Krebs erregende Umwelteinflüsse vermeiden

Krebs erregende Umwelteinflüsse vermeidenUmweltschadstoffe und UV-Strahlung haben mit jeweils etwa zwei Prozent einen eher geringen Einfluss auf die Entstehung von Krebs.

Während man der allgemeinen Umweltverschmutzung wie etwa der Luftverschmutzung durch Diesel- oder Benzinabgase oder der Belastung am Arbeitsplatz kaum aus dem Weg gehen kann, lässt sich die Belastung mit krebserregenden Stoffen und Materialien im privaten Umfeld vermeiden.
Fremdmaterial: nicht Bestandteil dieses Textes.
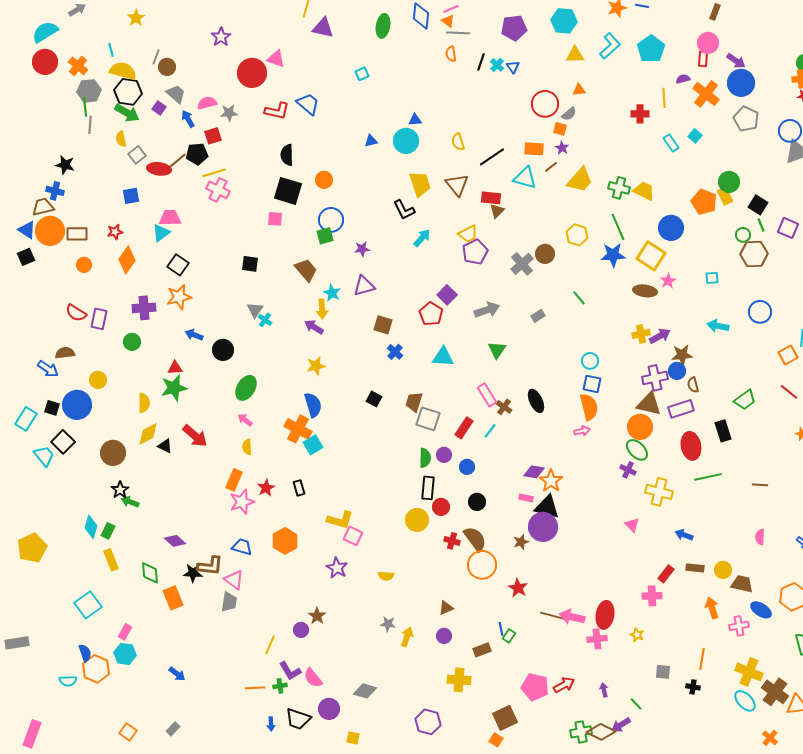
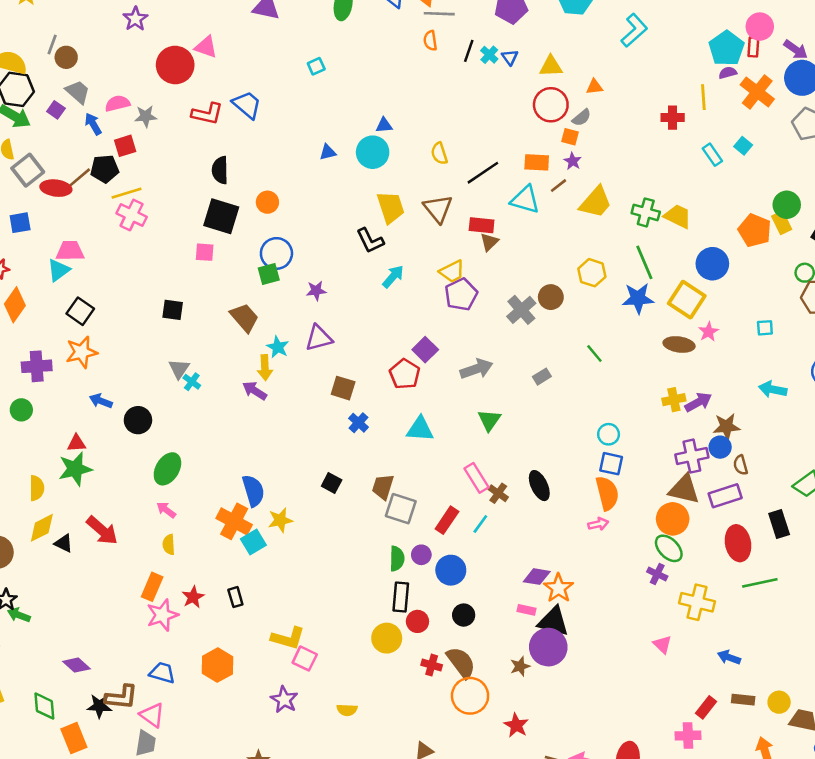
cyan pentagon: (651, 49) -> (726, 48), moved
yellow triangle: (575, 55) -> (551, 66), moved
gray square: (137, 155) -> (28, 170), size x1.4
yellow star: (316, 366) -> (280, 520), moved
blue circle: (467, 467) -> (451, 570), size x1.5

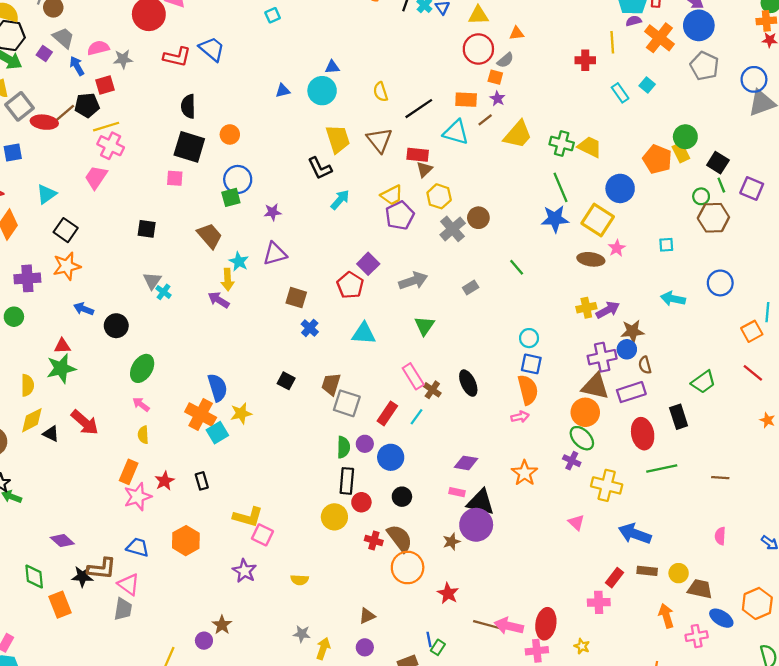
pink trapezoid: (70, 251) -> (96, 177), moved, turned -55
yellow hexagon: (592, 273) -> (439, 196), moved
orange star: (559, 588) -> (525, 473), moved
blue arrow: (729, 657) -> (635, 534), size x1.6

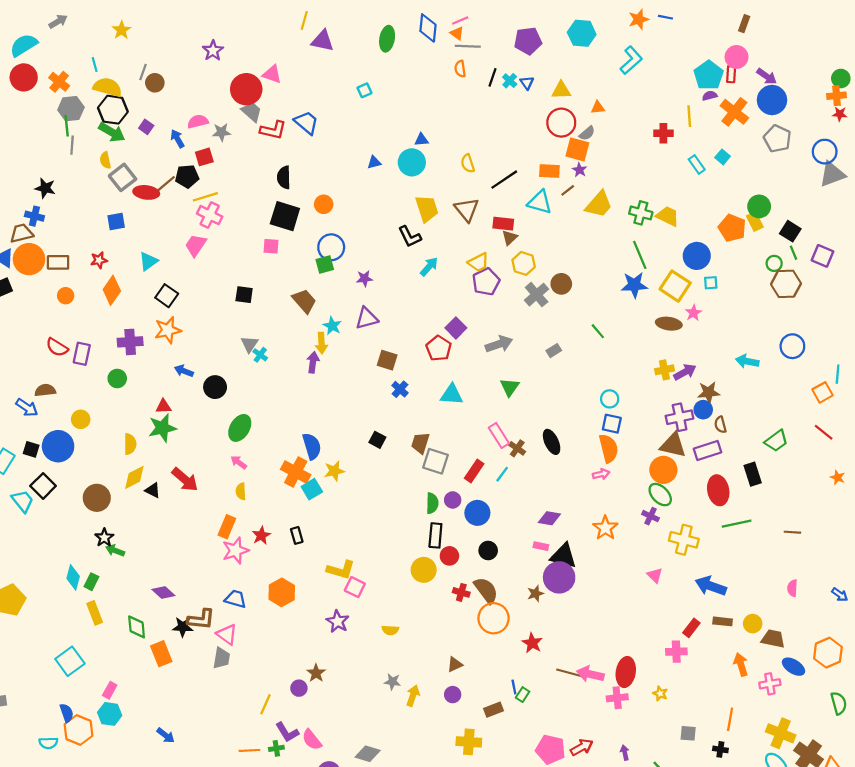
gray trapezoid: (63, 38) -> (252, 112), moved
orange square: (495, 77) -> (577, 149), size x1.6
cyan square: (666, 245) -> (711, 283), moved
purple arrow: (219, 300) -> (313, 362), turned 66

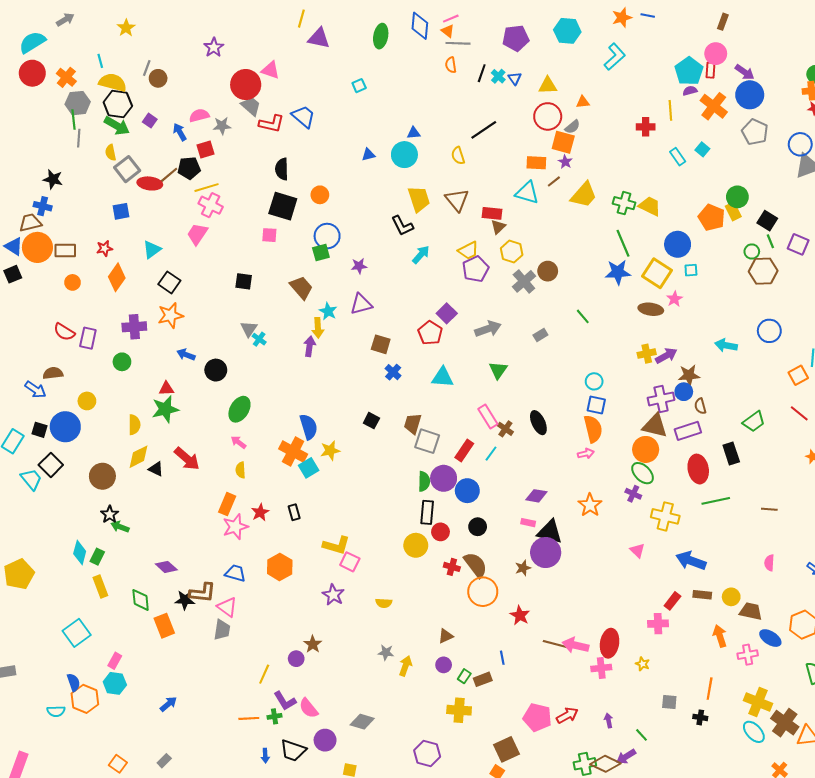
black line: (504, 180) -> (484, 130), moved
purple circle: (453, 500) -> (444, 478), size x1.6
green rectangle: (523, 695) -> (464, 676), moved
blue arrow: (166, 735) -> (168, 704), turned -78

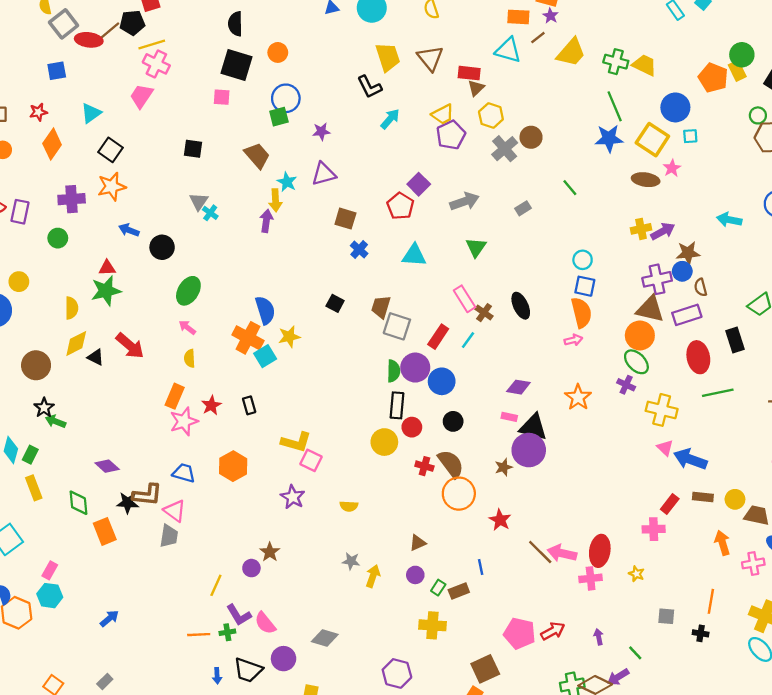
pink triangle: (637, 550) -> (665, 448), moved
brown line: (556, 644) -> (540, 552), turned 30

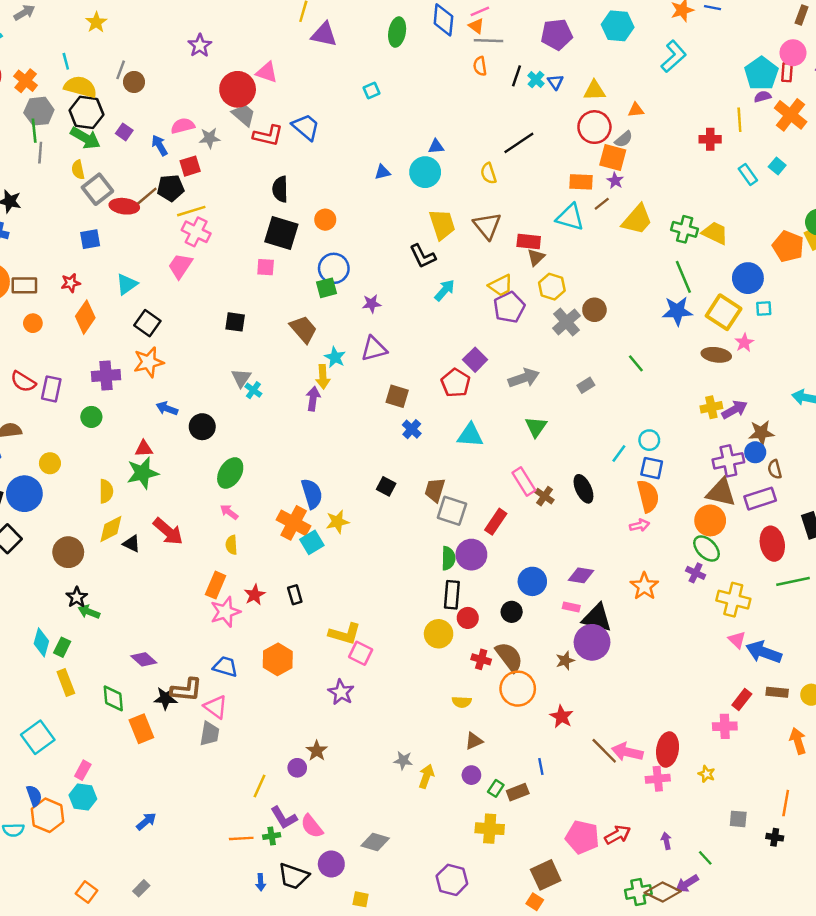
cyan line: (468, 340) -> (619, 453), moved
blue circle: (442, 381) -> (532, 581), moved
yellow semicircle: (349, 506) -> (462, 702), moved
Und zwar durch rechtzeitige Information, inwieweit bestimmte Materialien krebserregende Stoffe enthalten.

Auch sollte man ionisierende Strahlung (z.B. radioaktive Strahlung, Röntgenstrahlung) soweit es geht vermeiden.

Wenn möglich, sollte man bei Obst und Gemüse auf biologischen Anbau setzen, da Obst und Gemüse aus konventionellem Anbau häufig mit Pestiziden belastet ist.

 

 

 

 

Die Sonne: krebserregend oder krebsverhindernd?

Einerseits wird der UV-Strahlung bei bestimmten Krebsarten, wie den Hautkrebs, ein eindeutiger Einfluss attestiert. Andererseits regt die Sonneneinstrahlung die Bildung von Vitamin D an, was wiederum eindeutig einen positiven Einfluss auf die Krebsprävention hat. Vitamin D hemmt dabei den Krebs, indem es den Wachstum von Tumorzellen bremsen kann.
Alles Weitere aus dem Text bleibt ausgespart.